## PROBLEM DESCRIPTION
Pictures stay out; please output the remaining data exactly.

--------

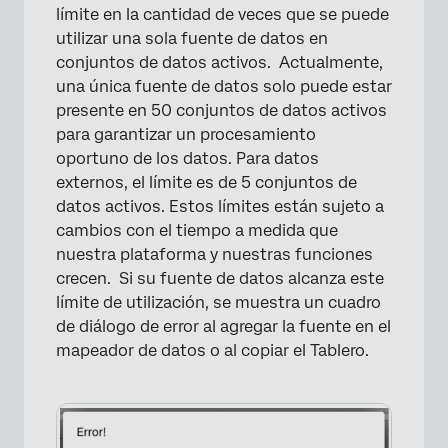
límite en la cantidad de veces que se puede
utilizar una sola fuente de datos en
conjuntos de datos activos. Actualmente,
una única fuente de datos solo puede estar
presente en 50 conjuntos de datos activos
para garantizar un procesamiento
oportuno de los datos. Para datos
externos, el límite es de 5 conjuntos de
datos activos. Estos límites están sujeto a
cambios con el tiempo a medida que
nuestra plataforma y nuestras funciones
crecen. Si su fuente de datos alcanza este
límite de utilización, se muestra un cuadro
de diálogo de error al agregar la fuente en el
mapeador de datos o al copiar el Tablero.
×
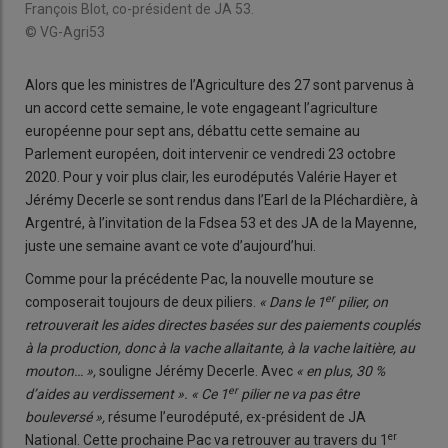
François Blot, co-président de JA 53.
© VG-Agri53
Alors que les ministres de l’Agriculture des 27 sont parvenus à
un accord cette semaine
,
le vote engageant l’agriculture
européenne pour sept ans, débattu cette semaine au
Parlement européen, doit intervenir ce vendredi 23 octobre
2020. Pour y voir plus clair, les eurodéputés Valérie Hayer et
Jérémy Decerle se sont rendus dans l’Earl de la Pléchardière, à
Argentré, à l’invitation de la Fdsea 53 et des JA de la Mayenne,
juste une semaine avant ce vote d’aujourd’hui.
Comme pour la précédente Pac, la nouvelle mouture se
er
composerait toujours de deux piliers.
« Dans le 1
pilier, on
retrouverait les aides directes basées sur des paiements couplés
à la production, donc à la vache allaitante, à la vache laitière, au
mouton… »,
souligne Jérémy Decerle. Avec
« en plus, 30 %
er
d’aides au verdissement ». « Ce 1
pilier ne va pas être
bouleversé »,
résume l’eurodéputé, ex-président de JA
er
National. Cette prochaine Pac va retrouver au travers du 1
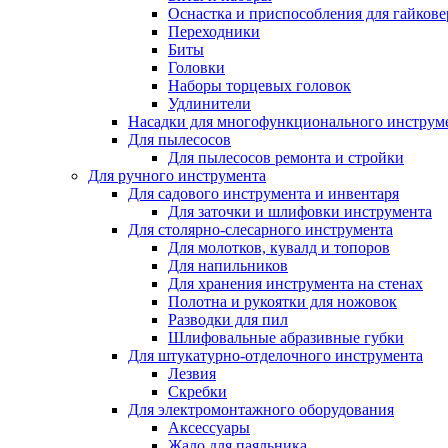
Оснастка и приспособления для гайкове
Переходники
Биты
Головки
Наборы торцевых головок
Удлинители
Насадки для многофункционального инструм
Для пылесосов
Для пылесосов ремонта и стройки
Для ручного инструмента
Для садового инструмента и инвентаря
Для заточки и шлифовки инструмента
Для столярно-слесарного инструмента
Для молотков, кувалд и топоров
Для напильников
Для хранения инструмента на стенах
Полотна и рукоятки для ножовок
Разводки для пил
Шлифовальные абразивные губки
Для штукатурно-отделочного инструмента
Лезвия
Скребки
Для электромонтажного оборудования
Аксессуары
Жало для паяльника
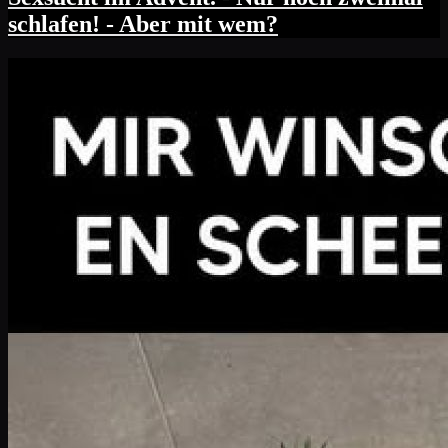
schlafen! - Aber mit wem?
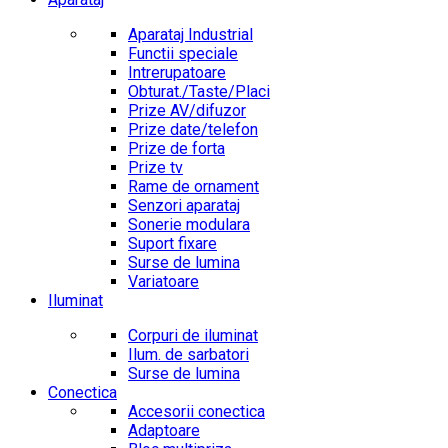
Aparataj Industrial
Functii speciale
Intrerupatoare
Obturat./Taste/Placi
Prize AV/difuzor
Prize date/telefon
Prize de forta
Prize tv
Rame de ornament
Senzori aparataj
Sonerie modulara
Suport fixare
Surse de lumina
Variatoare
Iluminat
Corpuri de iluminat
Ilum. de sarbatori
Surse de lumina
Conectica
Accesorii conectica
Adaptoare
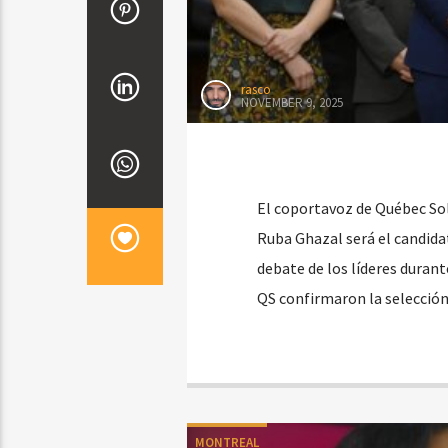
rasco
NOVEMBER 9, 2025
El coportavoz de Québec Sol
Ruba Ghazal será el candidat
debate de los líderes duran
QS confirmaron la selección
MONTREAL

--------

## TASK RESULT
límite en la cantidad de veces que se puede
utilizar una sola fuente de datos en
conjuntos de datos activos. Actualmente,
una única fuente de datos solo puede estar
presente en 50 conjuntos de datos activos
para garantizar un procesamiento
oportuno de los datos. Para datos
externos, el límite es de 5 conjuntos de
datos activos. Estos límites están sujeto a
cambios con el tiempo a medida que
nuestra plataforma y nuestras funciones
crecen. Si su fuente de datos alcanza este
límite de utilización, se muestra un cuadro
de diálogo de error al agregar la fuente en el
mapeador de datos o al copiar el Tablero.
×
François Blot, co-président de JA 53.
© VG-Agri53
Alors que les ministres de l’Agriculture des 27 sont parvenus à
un accord cette semaine
,
le vote engageant l’agriculture
européenne pour sept ans, débattu cette semaine au
Parlement européen, doit intervenir ce vendredi 23 octobre
2020. Pour y voir plus clair, les eurodéputés Valérie Hayer et
Jérémy Decerle se sont rendus dans l’Earl de la Pléchardière, à
Argentré, à l’invitation de la Fdsea 53 et des JA de la Mayenne,
juste une semaine avant ce vote d’aujourd’hui.
Comme pour la précédente Pac, la nouvelle mouture se
er
composerait toujours de deux piliers.
« Dans le 1
pilier, on
retrouverait les aides directes basées sur des paiements couplés
à la production, donc à la vache allaitante, à la vache laitière, au
mouton… »,
souligne Jérémy Decerle. Avec
« en plus, 30 %
er
d’aides au verdissement ». « Ce 1
pilier ne va pas être
bouleversé »,
résume l’eurodéputé, ex-président de JA
er
National. Cette prochaine Pac va retrouver au travers du 1
Оснастка и приспособления для гайкове
Переходники
Биты
Головки
Наборы торцевых головок
Удлинители
Насадки для многофункционального инструм
Для пылесосов
Для пылесосов ремонта и стройки
Для ручного инструмента
Для садового инструмента и инвентаря
Для заточки и шлифовки инструмента
Для столярно-слесарного инструмента
Для молотков, кувалд и топоров
Для напильников
Для хранения инструмента на стенах
Полотна и рукоятки для ножовок
Разводки для пил
Шлифовальные абразивные губки
Для штукатурно-отделочного инструмента
Лезвия
Скребки
Для электромонтажного оборудования
Аксессуары
Жало для паяльника
schlafen! - Aber mit wem?
Aparataj Industrial
Functii speciale
Intrerupatoare
Obturat./Taste/Placi
Prize AV/difuzor
Prize date/telefon
Prize de forta
Prize tv
Rame de ornament
Senzori aparataj
Sonerie modulara
Suport fixare
Surse de lumina
Variatoare
Iluminat
Corpuri de iluminat
Ilum. de sarbatori
Surse de lumina
Conectica
Accesorii conectica
Adaptoare
rasco
NOVEMBER 9, 2025
El coportavoz de Québec Sol
Ruba Ghazal será el candidat
debate de los líderes duran
QS confirmaron la selección
MONTREAL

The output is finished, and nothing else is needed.